Directions from Hilo:
Take Highway 19 North 67 miles. Continue on Highway 270 (Kawaihae Road) to the Park entrance (on the left side of highway). Turn left off the highway on to the park road. The Visitor Center is located down the hill just before Spencer Beach County Park.
Directions from North Kohala (Hawi/Kapa’au):
Take Highway 270 South 20 miles to the Park entrance (on the right side of highway). Turn right off the highway on to the park road. The Visitor Center is located down the hill just before Spencer Beach County Park.
What to do
Entry to the historic site is free and the visitors center is open 7:30am – 5pm daily. The visitor center contains a museum with some great exhibits, including an amazing traditional koa wood spear display, and a popular rock-lifting display. There are also some original paintings by artist and historian Herb Kane (the museum is due to reopen to the public November 15). There is also a great view of Puʻukoholā Heiau from the visitor center itself.

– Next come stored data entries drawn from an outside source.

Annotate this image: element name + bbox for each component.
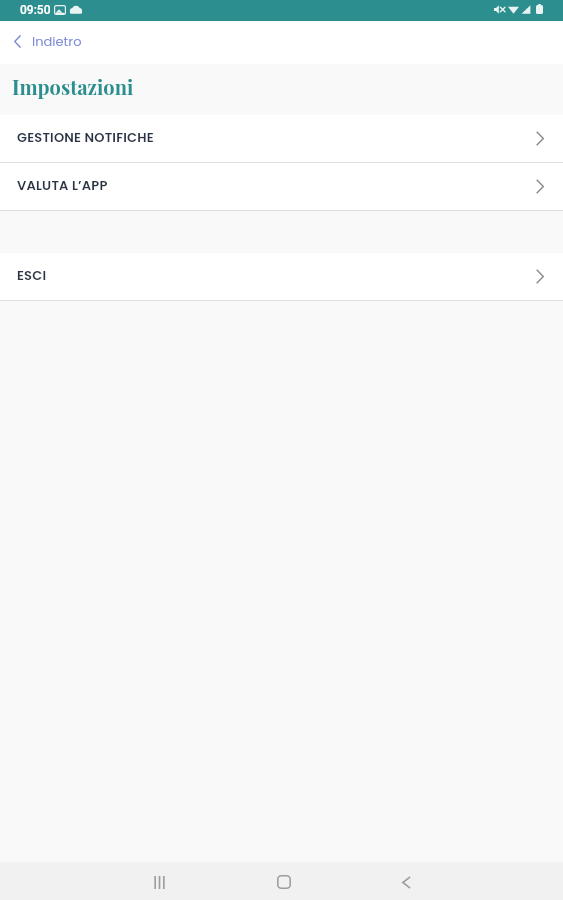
button[interactable]: ESCI bbox=[0, 253, 563, 300]
button[interactable]: VALUTA L’APP bbox=[0, 163, 563, 210]
button[interactable]: Back bbox=[382, 862, 430, 900]
button[interactable]: Home bbox=[260, 862, 308, 900]
staticText: Impostazioni bbox=[12, 73, 134, 100]
staticText: VALUTA L’APP bbox=[17, 176, 108, 194]
staticText: Indietro bbox=[32, 32, 82, 50]
staticText: GESTIONE NOTIFICHE bbox=[17, 128, 154, 146]
button[interactable]: Indietro bbox=[0, 24, 96, 61]
staticText: 09:50 bbox=[20, 3, 51, 17]
staticText: ESCI bbox=[17, 266, 47, 284]
button[interactable]: GESTIONE NOTIFICHE bbox=[0, 115, 563, 162]
button[interactable]: Recent apps bbox=[135, 862, 183, 900]
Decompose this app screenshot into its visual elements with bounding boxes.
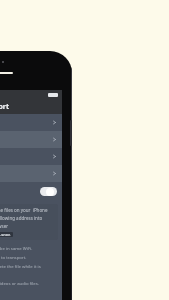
- staticText: your internet browser: [0, 223, 9, 229]
- staticText: • Keep the app open to transport.: [0, 254, 27, 260]
- staticText: • Do not close or delete the file while …: [0, 263, 41, 269]
- staticText: Web Transport: [0, 102, 9, 112]
- button[interactable]: Port Number: [0, 165, 62, 182]
- button[interactable]: Authentication: [0, 148, 62, 165]
- other: Enable Sharing toggle: [40, 187, 57, 196]
- staticText: • Both devices must be in same WiFi.: [0, 245, 33, 251]
- button[interactable]: Enable Sharing: [0, 182, 62, 200]
- button[interactable]: Service Name: [0, 131, 62, 148]
- staticText: • Supports photos, videos or audio files…: [0, 280, 39, 286]
- staticText: You can browse the files on your iPhone: [0, 207, 48, 213]
- button[interactable]: http://192.168.1.24:8080: [0, 233, 11, 236]
- staticText: http://192.168.1.24:8080: [0, 233, 11, 236]
- button[interactable]: Transfer Mode: [0, 114, 62, 131]
- staticText: by entering the following address into: [0, 215, 43, 221]
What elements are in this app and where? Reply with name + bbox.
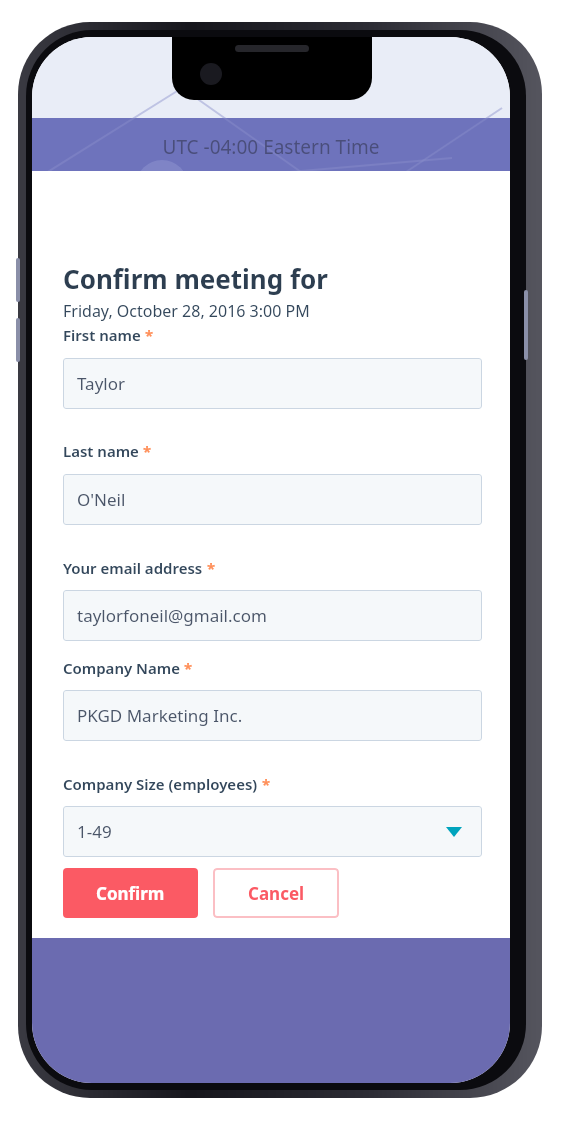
staticText: First name	[63, 325, 141, 345]
button[interactable]: Confirm	[63, 868, 198, 918]
staticText: Company Name	[63, 658, 180, 678]
staticText: Confirm meeting for	[63, 261, 328, 296]
staticText: Company Size (employees)	[63, 774, 258, 794]
staticText: Cancel	[248, 882, 305, 905]
staticText: O'Neil	[77, 488, 126, 511]
button[interactable]: O'Neil	[63, 474, 482, 525]
staticText: 1-49	[77, 820, 112, 843]
staticText: Friday, October 28, 2016 3:00 PM	[63, 300, 310, 322]
staticText: Taylor	[77, 372, 125, 395]
staticText: Confirm	[96, 882, 165, 905]
staticText: PKGD Marketing Inc.	[77, 704, 243, 727]
staticText: UTC -04:00 Eastern Time	[162, 134, 380, 160]
other: Volume down	[16, 318, 20, 362]
staticText: *	[180, 658, 193, 678]
other: Volume up	[16, 258, 20, 302]
staticText: *	[203, 558, 216, 578]
button[interactable]: PKGD Marketing Inc.	[63, 690, 482, 741]
staticText: Your email address	[63, 558, 203, 578]
staticText: *	[141, 325, 154, 345]
button[interactable]: taylorfoneil@gmail.com	[63, 590, 482, 641]
other: Power	[524, 290, 528, 360]
staticText: *	[139, 441, 152, 461]
staticText: *	[258, 774, 271, 794]
staticText: Last name	[63, 441, 139, 461]
button[interactable]: Cancel	[213, 868, 339, 918]
button[interactable]: 1-49	[63, 806, 482, 857]
staticText: taylorfoneil@gmail.com	[77, 604, 267, 627]
button[interactable]: Taylor	[63, 358, 482, 409]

There are also a number of hiking trails.
- The Parkʻs loop trail (1/2 mile)
- From the Park to Mau’umae Beach (about 3/4 mile) along the Ala Kahakai National Historic Trail
- From the Park to Hāpuna Beach (about 3 miles)
Depending on the time of year the Park is a great place to watch the sea life near the shoreline. In the winter it’s a great place to spot humpback whales, while sometimes black-tipped reef shakes and spinner dolphins can also be seen. Or get to the Park early and enjoy the wide variety of bird life.
Fun fact: Puʻukohola Heiau is best viewed from Kawaihae Harbor Road in the late afternoon. This aspect, with Mauna Kea in the background, makes for a great photo.
Also in the Park are some other historical sites of interest.
- Mailekini Heiau – this was a temple converted into a fort with mounted guns to protect the port.
- Hale o Kapuni Heiau (Shark Temple) – submerged just off the shoreline of the Park, this temple was for worshipping the shark god that protected the local area.
- John Young Homestead – the remains of the home of a British sailor who became stranded on the island and then became an advisor to the King.
- Pelekane (The Royal Courtyard) – just below the temples is the courtyard where foreign dignitaries were received.